Woord van de maand maart 2019: gaar

Geplaatst op zondag 3 maart 2019 om 14:23

Wie op aswoensdag gaar is van drie dolle dagen, hoeft zich gaar gin zörge te maken, want met askruuske en hering kan zij/hij er weer veertig dagen tegenaan. Misschien is er dan ook tijd om eens na te denken over al die fantastische teksten in ons mooie dialect die tijdens optochten, carnavalszittingen en in de carnavalskranten te horen en te lezen waren. We voelen ons juist in deze tijd extra thuus als we onze eigen taal om ons heen horen.

In deze rubriek beantwoord ik graag vragen naar herkomst en betekenis van dialectwoorden. In de laatste maand werd gevraagd naar het woordje gaar, dat in de grammatica een bijwoord van hoedanigheid wordt genoemd. Dat gaar komt in het dialect uitsluitend in negaties, d.w.z. ontkenningen, voor. Er wordt afwezigheid of onwenselijkheid mee uitgedrukt. Het heeft een versterkende functie in combinatie met niet/gin/niks.
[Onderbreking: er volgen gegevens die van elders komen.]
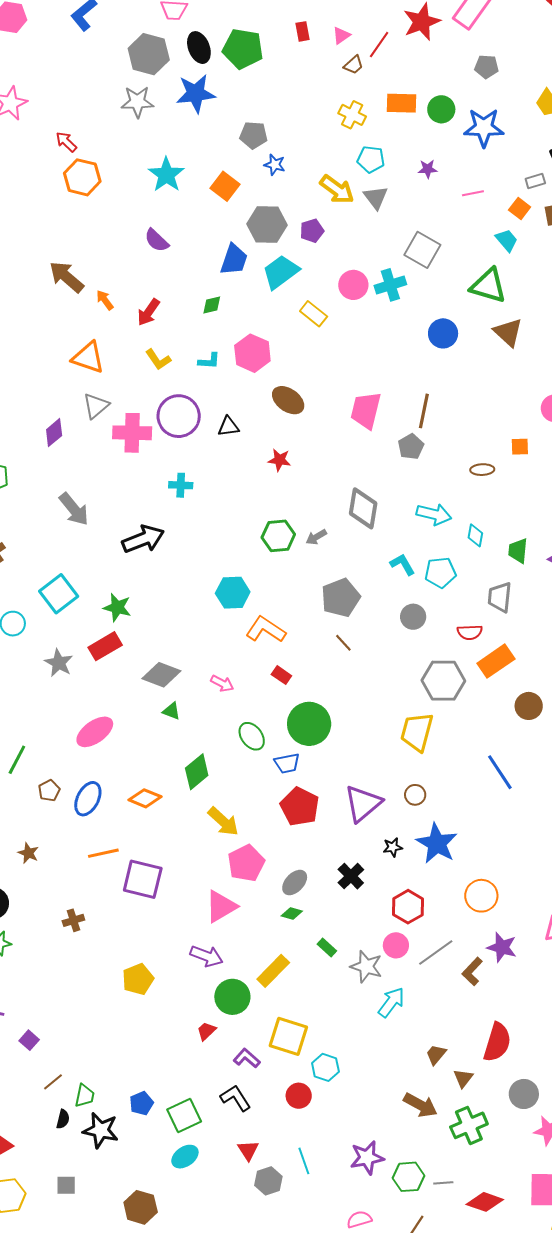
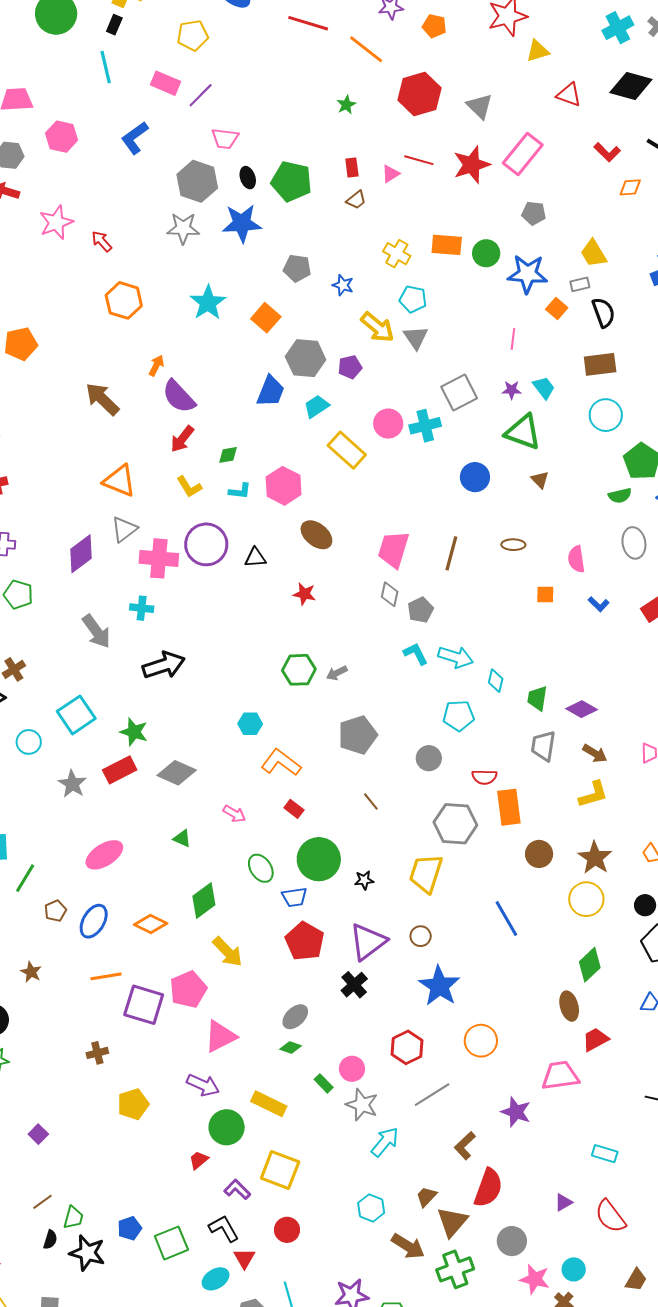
red line: (379, 45) -> (419, 160), moved, turned 68
black ellipse: (199, 48) -> (248, 178), size x0.7
brown trapezoid: (353, 65) -> (356, 200), moved
red arrow: (66, 142) -> (102, 241), moved
blue star: (275, 165) -> (343, 285), moved
purple star: (428, 169) -> (512, 390), moved
gray rectangle: (535, 181) -> (580, 284), moved
pink line: (473, 193) -> (513, 339), turned -75
orange square: (520, 209) -> (557, 308), moved
purple semicircle: (157, 240) -> (179, 397), moved, size x1.4
gray square: (422, 250) -> (459, 392), turned 30
cyan trapezoid: (281, 272) -> (316, 406), size x0.7
orange arrow: (105, 300) -> (156, 365), moved, turned 60
green diamond: (212, 305) -> (228, 455), moved
yellow rectangle: (314, 314) -> (347, 450), size x1.4
brown triangle: (508, 332) -> (540, 480), size x0.6
purple diamond: (54, 433) -> (81, 554), size x1.4
gray pentagon: (411, 447) -> (420, 610), moved
brown ellipse: (482, 470) -> (513, 545), moved
cyan cross: (181, 485) -> (142, 608), moved
gray diamond: (363, 508) -> (390, 594), moved, size x0.6
cyan L-shape: (403, 564) -> (416, 654), moved
cyan hexagon: (233, 593) -> (250, 724), size x0.7
gray trapezoid: (500, 597) -> (543, 746), moved
brown line: (343, 643) -> (371, 801), moved
orange rectangle: (496, 661) -> (509, 807), turned -66
gray diamond: (161, 675) -> (177, 773), moved
black star: (393, 847) -> (364, 880), moved
pink pentagon: (246, 863) -> (188, 989), moved
black cross: (351, 876) -> (354, 985), moved
brown cross: (73, 920) -> (97, 1053), moved
pink circle: (396, 945) -> (352, 1069), moved
purple star: (502, 947) -> (516, 1112), moved
yellow rectangle: (273, 971) -> (269, 1104), turned 68
brown L-shape: (472, 972) -> (465, 1146), moved
purple square: (29, 1040) -> (38, 1134), moved
cyan hexagon: (325, 1067) -> (371, 1208), moved
brown triangle: (463, 1078) -> (452, 1222), size x1.6
red triangle: (248, 1150) -> (244, 1258), moved
cyan ellipse: (185, 1157) -> (216, 1279), moved

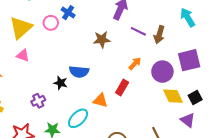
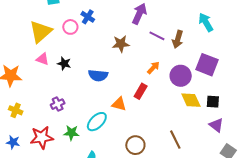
purple square: (189, 60) -> (207, 65), turned 35
black star: (61, 83) -> (64, 64), moved
black square: (195, 97) -> (213, 102), turned 32
purple triangle: (188, 120) -> (216, 125), moved

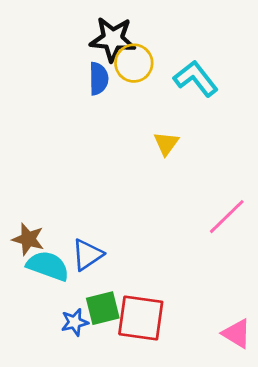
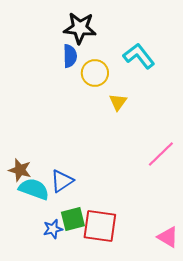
yellow circle: (134, 63) -> (95, 73), moved

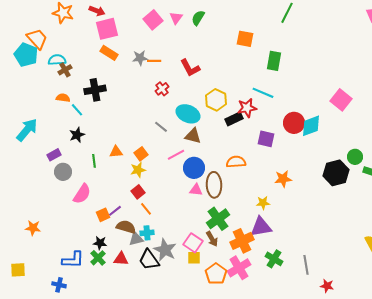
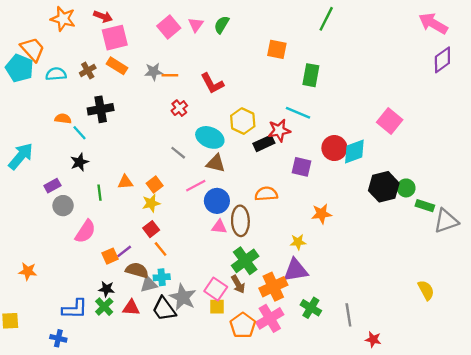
brown cross: (65, 70) -> (88, 70), moved
black hexagon: (336, 173) -> (384, 187), moved

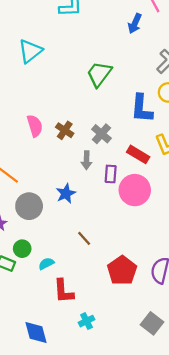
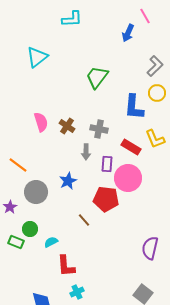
gray cross: (101, 134) -> (99, 129), turned -30
red pentagon: (122, 270) -> (106, 199), moved, turned -30
cyan cross: (86, 321) -> (77, 292), moved

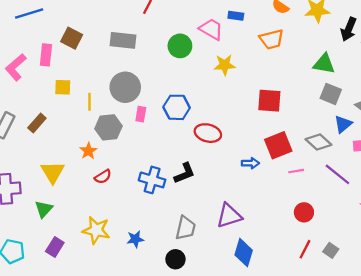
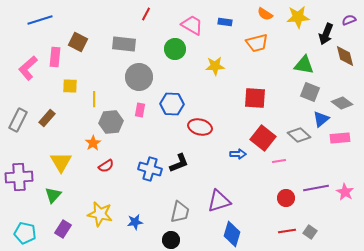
pink trapezoid: (211, 29) -> (192, 25), moved
gray circle: (125, 87) -> (139, 77), moved
red square: (278, 145) -> (263, 138), turned -30
purple line: (337, 174) -> (316, 188), moved, turned -50
red line: (305, 249) -> (287, 231), turned 54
Je zou kunnen denken dat we het hier aan de grens uit het Duits hebben overgenomen, maar dat lijkt niet het geval als je bekijkt, waar het allemaal voorkomt. Volgens de elektronische Woordenbank van de Nederlandse Dialecten (eWND) komt het woord in de hier gebruikte betekenis in dialectwoordenboeken van het Limburgse Thorn tot aan het Noord-Hollandse Wormerveer voor. Het 1850 verschenen woordenboek van het Kempens dialect van de hand van ‘meester’ Peter Panken vermeldt dat het woord gaar staat voor gansch, volstrekt. Hij voegt toe -en dat is helaas typerend voor de kijk op dialect in eigen kring door diegenen die doorgeleerd hadden- dat ons woord gaar “algemeen in den minbeschaafden volksstand” voorkomt. ”Ik heb gaar geenen honger. Mijn buurman komt sedert kermis bij mij gaar niet meer in huis.”

Het Nederlands kende sinds de 18e eeuw ook de samentrekking helegaar voor geheel en al. Het komt nog wel in het dialect van Vlaanderen, Limburg en in West-Friesland voor.

In het Duits wordt het woord gar behalve in de bovengenoemde ontkennende functie in nog bredere zin gebruikt als versterking, bijna synoniem aan ganz, vaak ook in combinatie ermee: Kinder haben die Fähigkeit, ganz und gar abzuschalten. Of in de betekenis van zelfs: Manche Menschen beschreiben gar das Leben als eine Pilgerreise. Het woord wordt in de laatstgenoemde zin dus als verkorting van sogar gebruikt.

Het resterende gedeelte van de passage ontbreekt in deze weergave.